Calculates the kurtosis of the vDataColumn to obtain a measure of the data’s peakedness or tailness. The kurtosis statistic helps us understand the shape of the data distribution. It quantifies whether the data has heavy tails or is more peaked relative to a normal distribution.
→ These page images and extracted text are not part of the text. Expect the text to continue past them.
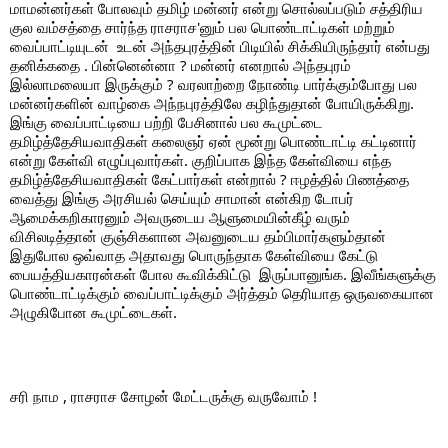
மாமன்னர்கள் போலவும் தமிழ் மன்னர் என்று சொல்லப்படும் சத்திரிய 
குல வம்சத்தை சார்ந்த ராசராச'னும் பல பொண்டாட்டிகள் மற்றும் 
வைப்பாட்டியுடன்  உடன் அந்தபுரத்தின் பிடியில் சிக்கியிருந்தார் என்பது 
தனிக்கதை . பின்னென்னா ? மன்னர் எனறால் அந்தபுரம் 
இல்லாமலையா இருக்கும் ? வரலாற்றை நோண்டி பார்க்கும்போது பல 
மன்னர்களின் வாழ்கை அந்நபுரத்திலே கழிந்துதான் போயிருக்கிறு. 
இங்கு வைப்பாட்டியை பற்றி பேசினால் பல கூமுட்டை 
தமிழ்த்தேசியவாதிகள் கலைஞர் ஏன் மூன்று பொண்டாட்டி கட்டினார் 
என்று கேள்வி எழுப்புவார்கள். குறிப்பாக இந்த கேள்வியை எந்த 
தமிழ்த்தேசியவாதிகள் கேட்பார்கள் என்றால் ? ஈழத்தில் பிணத்தை 
வைத்து இங்கு அரசியல் செய்யும் சாமான் என்கிற டோபர் 
ஆமைக்கறிகாரனும் அவருடைய ஆளுமையின்கீழ் வரும் 
விசிலடித்தான் குஞ்சிகளான அவனுடைய தம்பிமார்களும்தான் 
இதுபோல ஒவ்வாத அதாவது பொருந்தாக கேள்வியை கேட்டு 
பையத்தியகாரன்கள் போல கூவிக்கிட்டு  இருப்பானுங்க. இவீங்களுக்கு 
பொண்டாட்டிக்கும் வைப்பாட்டிக்கும் அர்த்தம் தெரியாத ஒருவகையான 
அழுகிபோன கூமுட்டைகள். 
சரி நாம , ராசராச சோழன் மேட்டருக்கு வருவோம் !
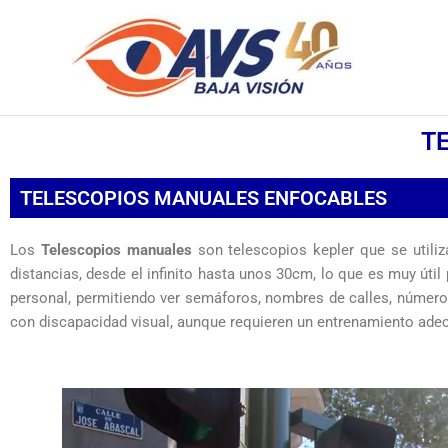
Ir
al
contenido
T
TELESCOPIOS MANUALES ENFOCABLES
Los
Telescopios manuales
son telescopios kepler que se utili
distancias, desde el infinito hasta unos 30cm, lo que es muy úti
personal, permitiendo ver semáforos, nombres de calles, número
con discapacidad visual, aunque requieren un entrenamiento adecua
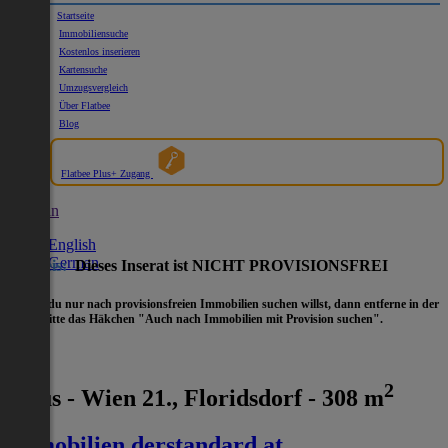
Startseite
Immobiliensuche
Kostenlos inserieren
Kartensuche
Umzugsvergleich
Über Flatbee
Blog
Flatbee Plus+ Zugang
German
English
German
Hinweis:
Dieses Inserat ist NICHT PROVISIONSFREI
- Wenn du nur nach provisionsfreien Immobilien suchen willst, dann entferne in der
Suche
bitte das Häkchen "Auch nach Immobilien mit Provision suchen".
2
Haus - Wien 21., Floridsdorf - 308 m
immobilien.derstandard.at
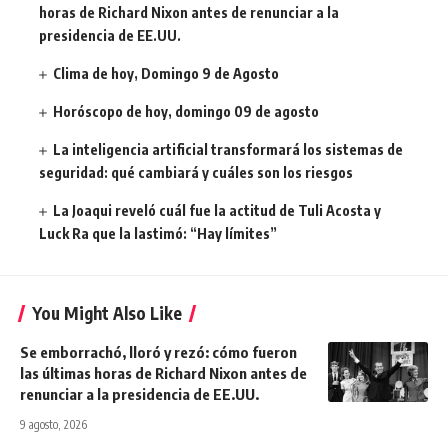
horas de Richard Nixon antes de renunciar a la
presidencia de EE.UU.
Clima de hoy, Domingo 9 de Agosto
Horóscopo de hoy, domingo 09 de agosto
La inteligencia artificial transformará los sistemas de
seguridad: qué cambiará y cuáles son los riesgos
La Joaqui reveló cuál fue la actitud de Tuli Acosta y
Luck Ra que la lastimó: “Hay límites”
You Might Also Like
Se emborrachó, lloró y rezó: cómo fueron
las últimas horas de Richard Nixon antes de
renunciar a la presidencia de EE.UU.
9 agosto, 2026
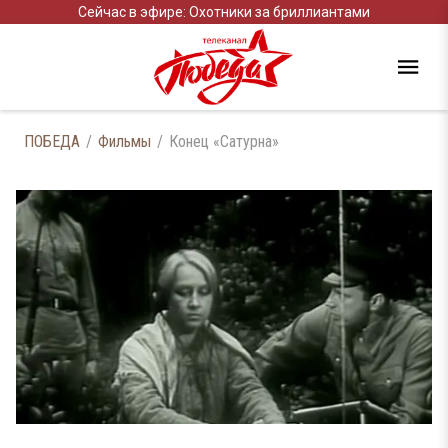
Сейчас в эфире: Охотники за бриллиантами
ПОБЕДА
Фильмы
Конец «Сатурна»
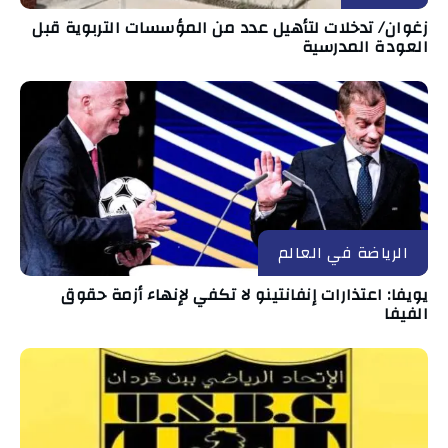
زغوان/ تدخلات لتأهيل عدد من المؤسسات التربوية قبل
العودة المدرسية
الرياضة في العالم
يويفا: اعتذارات إنفانتينو لا تكفي لإنهاء أزمة حقوق
الفيفا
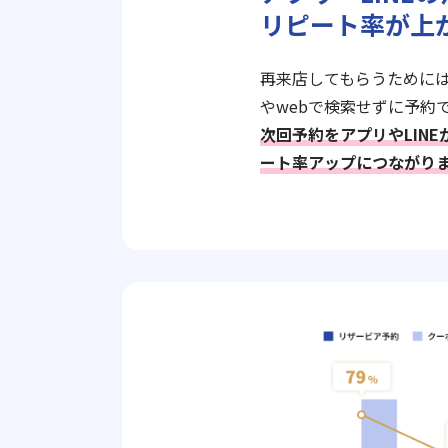
リピート率が上
再来店してもらうために
やwebで検索せずに予約
次回予約をアプリやLIN
ート率アップにつながり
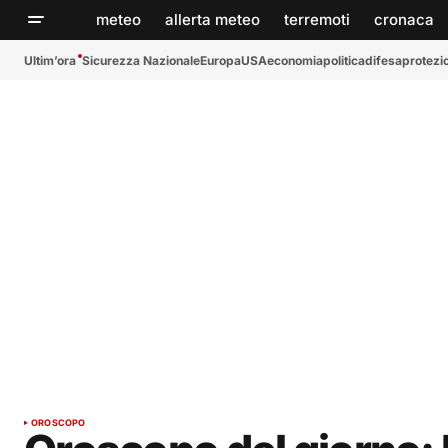
meteo
allerta meteo
terremoti
cronaca
Ultim’ora
Sicurezza Nazionale
Europa
USA
economia
politica
difesa
protezio
OROSCOPO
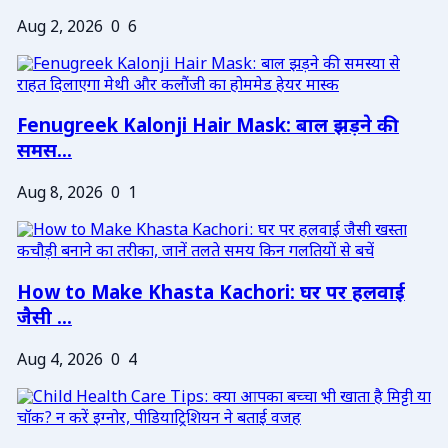
Aug 2, 2026
0
6
Fenugreek Kalonji Hair Mask: बाल झड़ने की
समस...
Aug 8, 2026
0
1
How to Make Khasta Kachori: घर पर हलवाई
जैसी ...
Aug 4, 2026
0
4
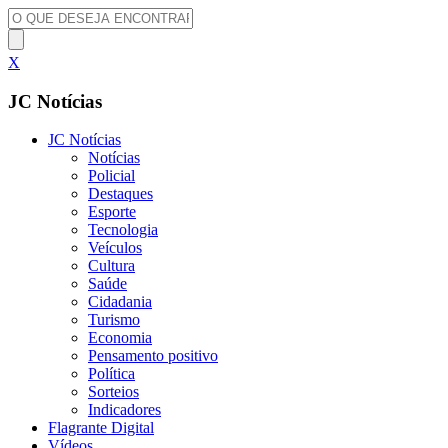
X
JC Notícias
JC Notícias
Notícias
Policial
Destaques
Esporte
Tecnologia
Veículos
Cultura
Saúde
Cidadania
Turismo
Economia
Pensamento positivo
Política
Sorteios
Indicadores
Flagrante Digital
Vídeos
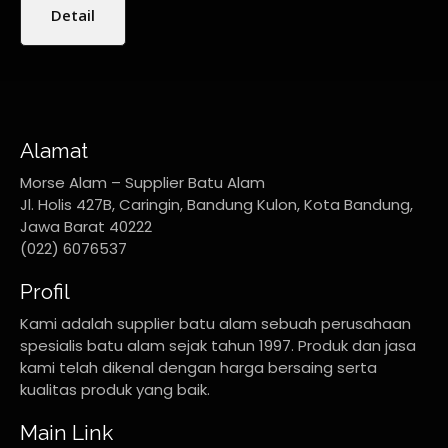
Detail
Alamat
Morse Alam – Supplier Batu Alam
Jl. Holis 427B, Caringin, Bandung Kulon, Kota Bandung,
Jawa Barat 40222
(022) 6076537
Profil
Kami adalah supplier batu alam sebuah perusahaan
spesialis batu alam sejak tahun 1997. Produk dan jasa
kami telah dikenal dengan harga bersaing serta
kualitas produk yang baik.
Main Link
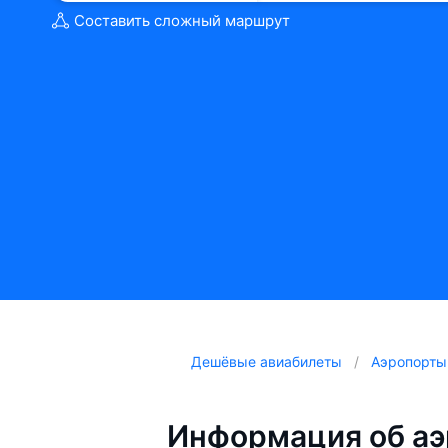
Составить сложный маршрут
Дешёвые авиабилеты
Аэропорты
Информация об аэ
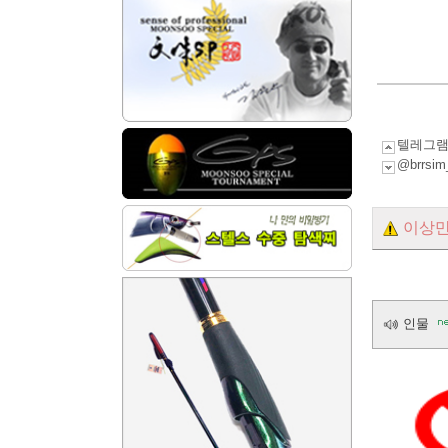
텔레그램
@brr
이상만
인물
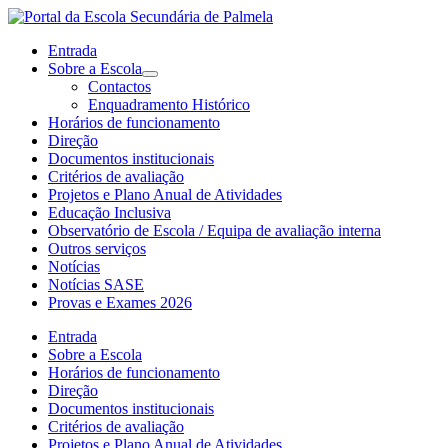
Entrada
Sobre a Escola
Contactos
Enquadramento Histórico
Horários de funcionamento
Direção
Documentos institucionais
Critérios de avaliação
Projetos e Plano Anual de Atividades
Educação Inclusiva
Observatório de Escola / Equipa de avaliação interna
Outros serviços
Notícias
Notícias SASE
Provas e Exames 2026
Entrada
Sobre a Escola
Horários de funcionamento
Direção
Documentos institucionais
Critérios de avaliação
Projetos e Plano Anual de Atividades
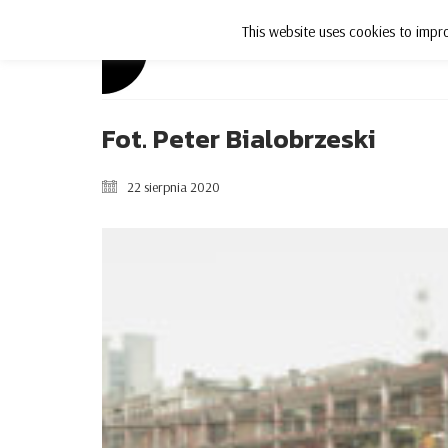
This website uses cookies to impro
Aktualności
Fot. Peter Bialobrzeski
22 sierpnia 2020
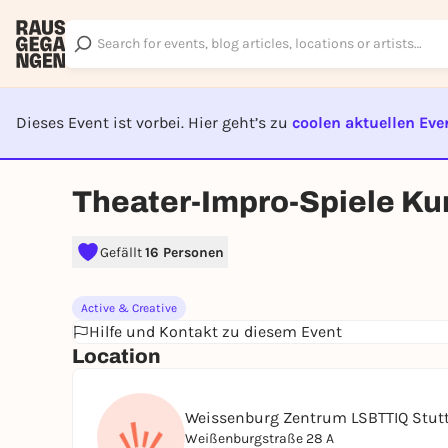
Dieses Event ist vorbei. Hier geht’s zu
coolen aktuellen Eve
EVENT I
Theater-Impro-Spiele Kur
Gefällt
16 Personen
Active & Creative
Hilfe und Kontakt zu diesem Event
Location
Weissenburg Zentrum LSBTTIQ Stut
Weißenburgstraße 28 A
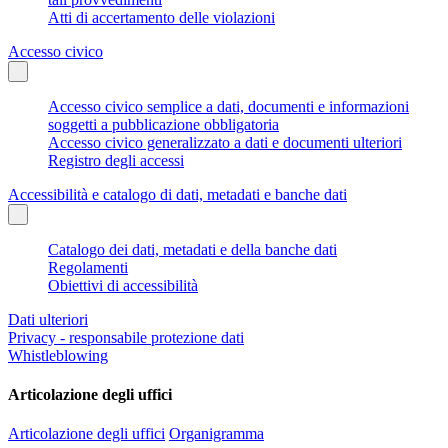
Atti di accertamento delle violazioni
Accesso civico
Accesso civico semplice a dati, documenti e informazioni
soggetti a pubblicazione obbligatoria
Accesso civico generalizzato a dati e documenti ulteriori
Registro degli accessi
Accessibilità e catalogo di dati, metadati e banche dati
Catalogo dei dati, metadati e della banche dati
Regolamenti
Obiettivi di accessibilità
Dati ulteriori
Privacy - responsabile protezione dati
Whistleblowing
Articolazione degli uffici
Articolazione degli uffici
Organigramma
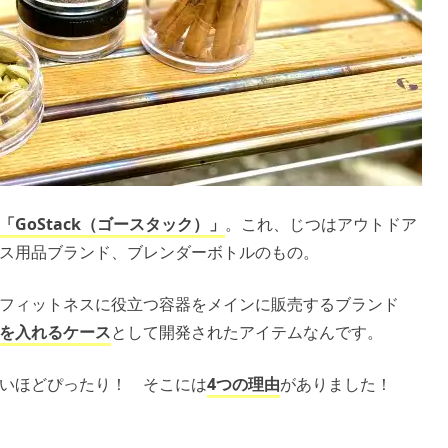
「GoStack（ゴースタック）」
。これ、じつはアウトドア
ス用品ブランド、ブレンダーボトルのもの。
フィットネスに役立つ容器をメインに販売するブランド
を入れるケース
として開発されたアイテムなんです。
いほどぴったり！ そこには
4つの理由
がありました！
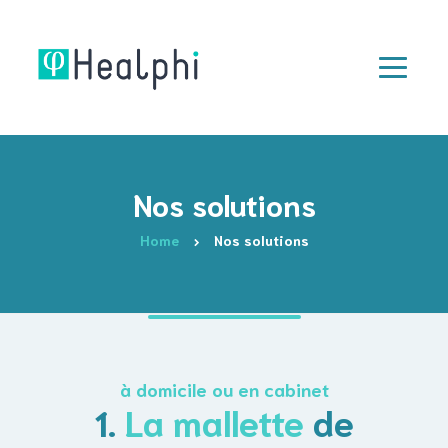
Nos solutions
Home
Nos solutions
à domicile ou en cabinet
1.
La mallette
de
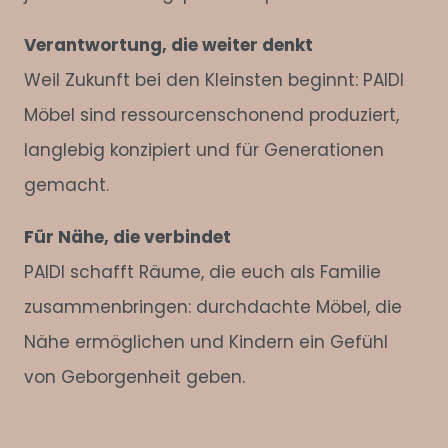
Verantwortung, die weiter denkt
Weil Zukunft bei den Kleinsten beginnt: PAIDI
Möbel sind ressourcenschonend produziert,
langlebig konzipiert und für Generationen
gemacht.
Für Nähe, die verbindet
PAIDI schafft Räume, die euch als Familie
zusammenbringen: durchdachte Möbel, die
Nähe ermöglichen und Kindern ein Gefühl
von Geborgenheit geben.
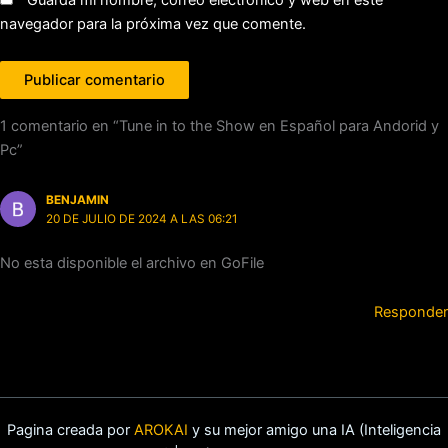
navegador para la próxima vez que comente.
1 comentario en “Tune in to the Show en Español para Andorid y
Pc”
BENJAMIN
20 DE JULIO DE 2024 A LAS 06:21
No esta disponible el archivo en GoFile
Responder
Pagina creada por
AROKAI
y su mejor amigo una IA (Inteligencia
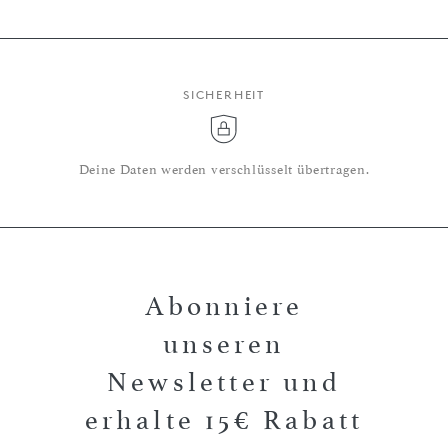
SICHERHEIT
Deine Daten werden verschlüsselt übertragen.
Abonniere
unseren
Newsletter und
erhalte 15€ Rabatt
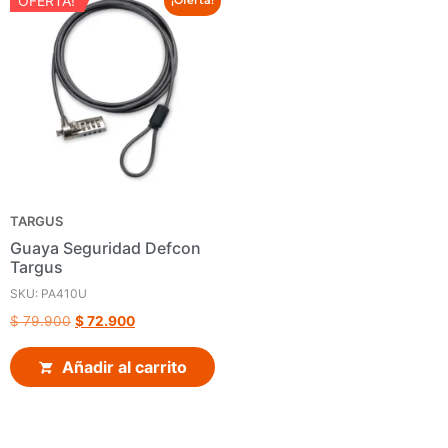
OFERTA!
¡Oferta!
TARGUS
Guaya Seguridad Defcon
Targus
SKU: PA410U
$
79.900
$
72.900
Añadir al carrito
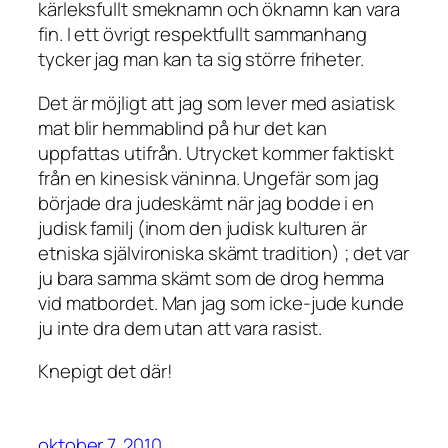
kärleksfullt smeknamn och öknamn kan vara
fin. I ett övrigt respektfullt sammanhang
tycker jag man kan ta sig större friheter.
Det är möjligt att jag som lever med asiatisk
mat blir hemmablind på hur det kan
uppfattas utifrån. Utrycket kommer faktiskt
från en kinesisk väninna. Ungefär som jag
började dra judeskämt när jag bodde i en
judisk familj (inom den judisk kulturen är
etniska självironiska skämt tradition) ; det var
ju bara samma skämt som de drog hemma
vid matbordet. Man jag som icke-jude kunde
ju inte dra dem utan att vara rasist.
Knepigt det där!
oktober 7, 2010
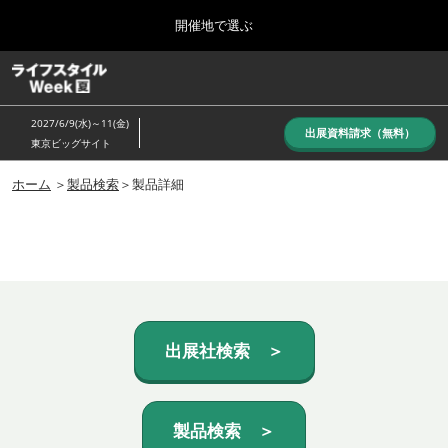
Press
ス
開催地で選ぶ
Escape
キ
to
ッ
close
ホーム
グ
プ
the
ロ
し
ー
menu.
2027/6/9(水)～11(金)
バ
出展資料請求（無料）
て
東京ビッグサイト
ル
進
ナ
10月_秋展
ビ
ホーム
＞
製品検索
＞製品詳細
む
2026年10月07日
ゲ
東京ビッグサイト/Tokyo Big Sight, Japan
ー
シ
ョ
6月_夏展
ン
2027年06月09日
を
東京ビッグサイト/Tokyo Big Sight, Japan
折
り
た
出展社検索 ＞
た
む
製品検索 ＞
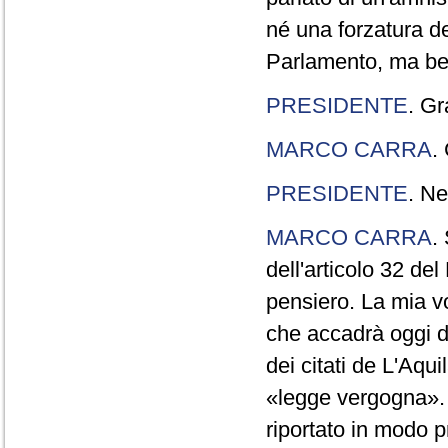
né una forzatura de
Parlamento, ma ben
PRESIDENTE
. Gr
MARCO CARRA
.
PRESIDENTE
. Ne
MARCO CARRA
.
dell'articolo 32 de
pensiero. La mia vol
che accadrà oggi da
dei citati de L'Aqu
«legge vergogna». 
riportato in modo p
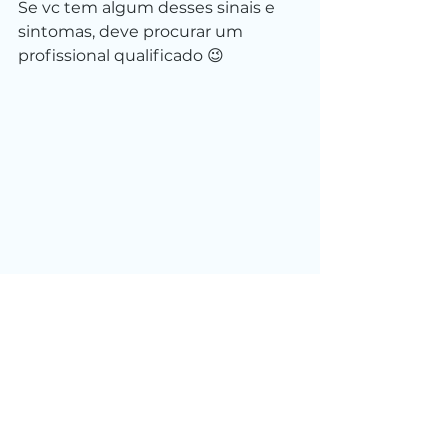
Se vc tem algum desses sinais e 
sintomas, deve procurar um 
profissional qualificado 😉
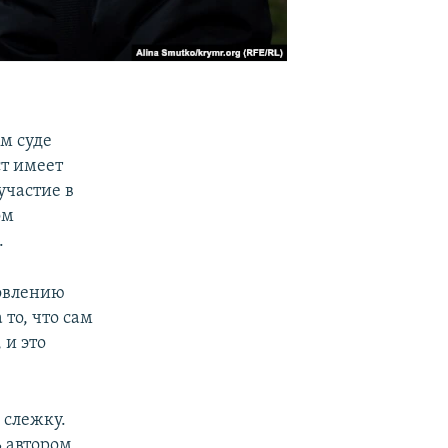
м суде
т имеет
участие в
ом
.
новлению
то, что сам
 и это
 слежку.
ь автором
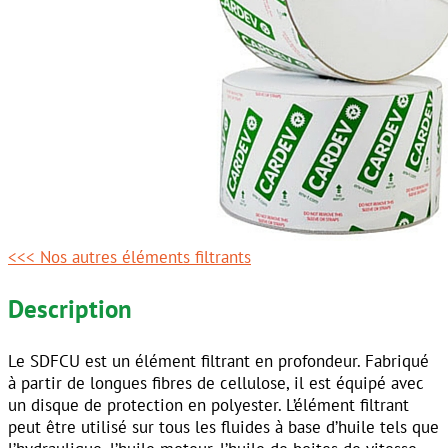
<<< Nos autres éléments filtrants
Description
Le SDFCU est un élément filtrant en profondeur. Fabriqué
à partir de longues fibres de cellulose, il est équipé avec
un disque de protection en polyester. L’élément filtrant
peut être utilisé sur tous les fluides à base d’huile tels que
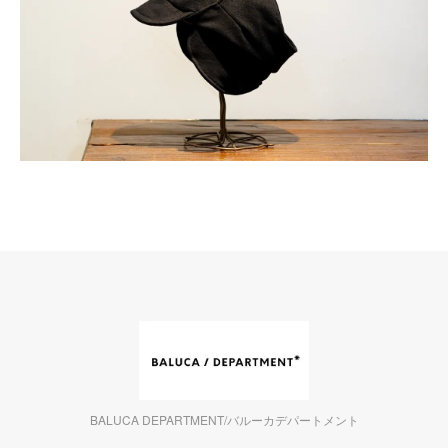
BALUCA DEPARTMENT/バルーカデパートメント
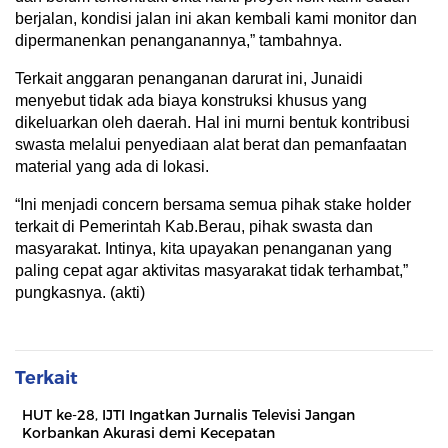
berjalan, kondisi jalan ini akan kembali kami monitor dan
dipermanenkan penanganannya,” tambahnya.
Terkait anggaran penanganan darurat ini, Junaidi
menyebut tidak ada biaya konstruksi khusus yang
dikeluarkan oleh daerah. Hal ini murni bentuk kontribusi
swasta melalui penyediaan alat berat dan pemanfaatan
material yang ada di lokasi.
“Ini menjadi concern bersama semua pihak stake holder
terkait di Pemerintah Kab.Berau, pihak swasta dan
masyarakat. Intinya, kita upayakan penanganan yang
paling cepat agar aktivitas masyarakat tidak terhambat,”
pungkasnya. (akti)
Terkait
HUT ke-28, IJTI Ingatkan Jurnalis Televisi Jangan
Korbankan Akurasi demi Kecepatan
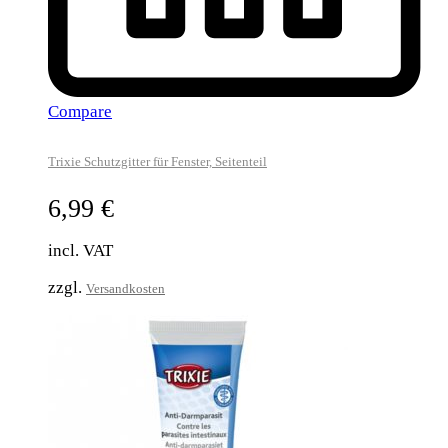
Compare
Trixie Schutzgitter für Fenster, Seitenteil
6,99
€
incl. VAT
zzgl.
Versandkosten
By aggregating the vDataColumn with kurtosis, we can gain valuable insights into the data’s distribution characteristics.

Warning

To compute kurtosis, VerticaPy needs to execute multiple queries. It necessitates, at a minimum, a query that includes a subquery to perform this type of aggregation. This complexity is the reason why calculating kurtosis is typically slower than some other types of aggregations.

Returns#

PythonScalar

kurtosis

Examples#

For this example, let’s generate a dataset and calculate the kurtosis of a column:

import verticapy as vp

data = vp.vDataFrame(
    {
        "x": [1, 2, 4, 9, 10, 15, 20, 22],
        "y": [1, 2, 1, 2, 1, 1, 2, 1],
        "z": [10, 12, 2, 1, 9, 8, 1, 3],
    }
)


data["x"].kurtosis()
Out[3]: -1.44661035091946

Note

All the calculations are pushed to the database.

Hint

For more precise control, please refer to the aggregate method.

See also

vDataColumn.std() : Standard Deviation for a specific column.
vDataFrame.kurtosis() : Kurtosis for particular columns.